This is the first salad recipe I’ve ever posted, and there’s a reason for that: I’m the sad, sad queen of letting bags of leafy greens turn to slime in my fridge, because salads don’t excite me enough to make the effort to, you know, put them in a bowl. Until now. I’m not exaggerating when I say I’ve been eating citrus kale salad almost every day, because it’s wonderful and delicious and beautiful. Between the slight bitterness of the kale and a tangy dressing, the oranges taste extra sweet, and their juiciness is everything I never knew my salads were missing.
I had a very similar salad at a friend’s house (the same meal, incidentally, where we were served this awesome quiche). I found myself thinking about it a couple of weeks ago and texted her to find out about the dressing she used, and it launched my current obsession. I love that I can prep all the components ahead of time and have them ready in the fridge, and I’m looking forward to a daily salad for the first time in my liiiiife.
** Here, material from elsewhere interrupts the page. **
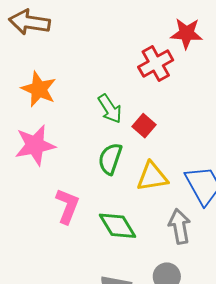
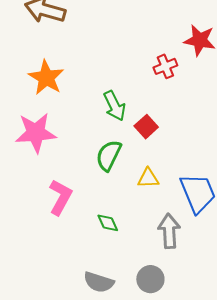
red cross: (156, 64) -> (165, 66), size x0.7
yellow triangle: (152, 177) -> (148, 178), size x0.7
green diamond: (118, 226) -> (108, 223), size x0.6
So: you need some thinly sliced oranges. I’ve been buying both cara cara oranges and navel oranges because the gorgeousness of having both of them on my salad makes me really happy. Plus, my 4-year-old thinks pink oranges are thebomb.com. I cut off the two ends, then slice off the peel, and cut the oranges into thin slices. (You could be really fancy and cut between all the sections, but don’t bother.) You can also use clementines, or canned mandarin oranges.
You also need a super simple dressing made of lemon juice (lime works, too!), olive oil, honey, and salt and pepper. See the notes below the recipe for info on the ratio and how to make this in any quantity you want. I like to make it in a little jar so I can store it in the fridge, then shake it up and dress my salad each day!
Then, of course, you need some kale. You can buy it already cut up, but I actually prefer to buy it in a bunch and pick the leafy parts off of the ribs myself, since I’ve found that you have to kind of sort through the bagged kind for the rib pieces they missed.
The key, key, most important thing to a delicious citrus kale salad is to rub the kale. I like the dressing to be really light and evenly distributed, so I drizzle it on and then scrunch, squeeze, rub, and massage the kale leaves for about 30 seconds. (You could also do this with just a pinch of salt.) They get much more tender and turn dark green, and it also makes it look like about half the amount you started with!
Then just load up your bowl with your dressed greens, a sprinkle of toasted almonds, some craisins, and so.much.delicious.citrus. Seriously, I aim for an orange slice in each bite.
I’ve mostly been eating this alongside whatever else I’ve scrounged up for lunch, but we’ve also had it as a refreshing side with soup, pasta, and anything on the grill. It would be such a beautiful dish to add to a brunch table or a wedding or baby shower. Basically, the right time to eat citrus kale salad is every day. Join me!